Political Realities Of A TCJA Extension
Altogether, even though the 2025 tax bill isn't expected to impose sweeping changes on the sale of the original TCJA (since TCJA itself represents the baseline on which much of the bill will be constructed), it does have the potential for some significant changes that cut across numerous areas of the tax system, as summarized below.
When assessing all of the proposals and areas where TCJA may be extended or amended, however, a key consideration is that while Republicans are expected to have majorities in both the House and Senate in 2025, these majorities are projected to be extremely narrow. Which means that any tax bill replacing TCJA will need support from nearly every Republican legislator in both chambers, with very little room for 'defection' on either side.

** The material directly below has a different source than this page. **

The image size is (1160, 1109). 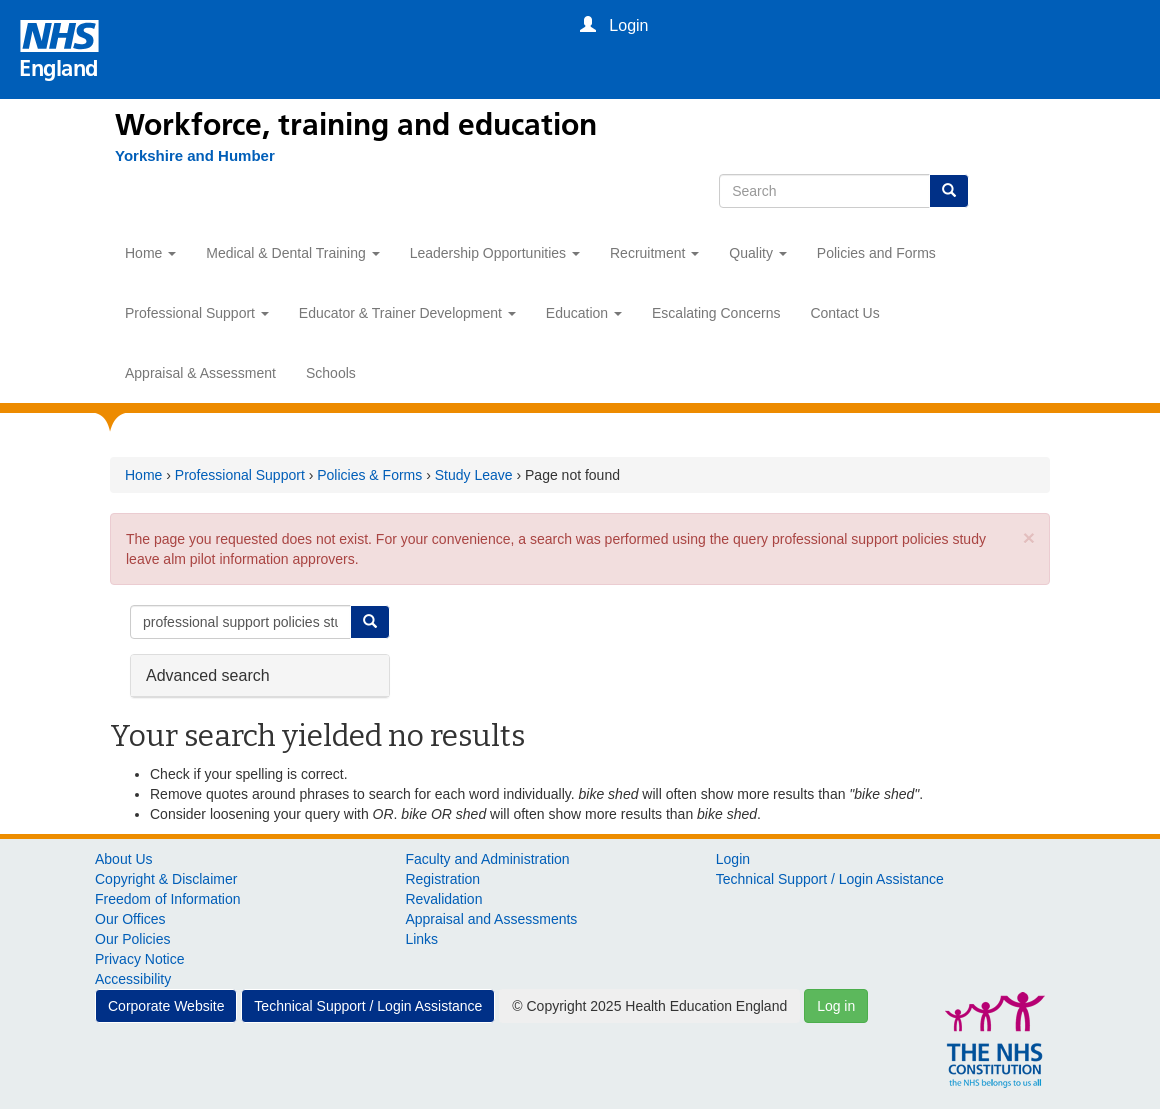 I want to click on Revalidation, so click(x=443, y=899).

So while it may appear as though Republicans will be able to pass any bill that they want with their trifecta, the reality is that the bill's passage depends on the support of lawmakers with many differing priorities and philosophies – from those committed to cutting taxes further no matter the cost to those reluctant to pass any bill that would continue to add to the Federal deficit. As the Democrats learned with the Build Back Better Act of 2021, which stalled after losing the vote of a single Democratic senator, it isn't easy to create a wide-ranging piece of legislation that satisfies everyone, even within a single political party.
Therefore, it's unlikely that all of the proposed tax cuts discussed above will make it into the final law, or at least not without some offsetting tax increases in other areas. The question going forward is which proposals – on both the tax cut and the tax increase sides – will gather enough support to find their way into next year's tax bill. What seems certain, though, is that the 2016-era 'dream' of tax reform to simplify the calculation and filing of taxes is still a very long way off, since any tax cuts and offsetting tax increases that make it into the new law are all but guaranteed to make the system even more complicated!
Additionally, because the TCJA extension and replacement bill may pass with only Republican votes, it will in all likelihood have to go through the reconciliation process once again to allow passage by a simple majority, just as in 2017. Which means that, no matter how the new law takes shape, we get to look forward to another sunset deadline that's likely to be determined by the 2032 elections. So, just as we wrap up a 7-year stretch of speculation and planning for TJCA's sunset, taxpayers – and planners who advise them – could very well be getting ready to face another 7–8-year cycle of planning for whatever law comes next!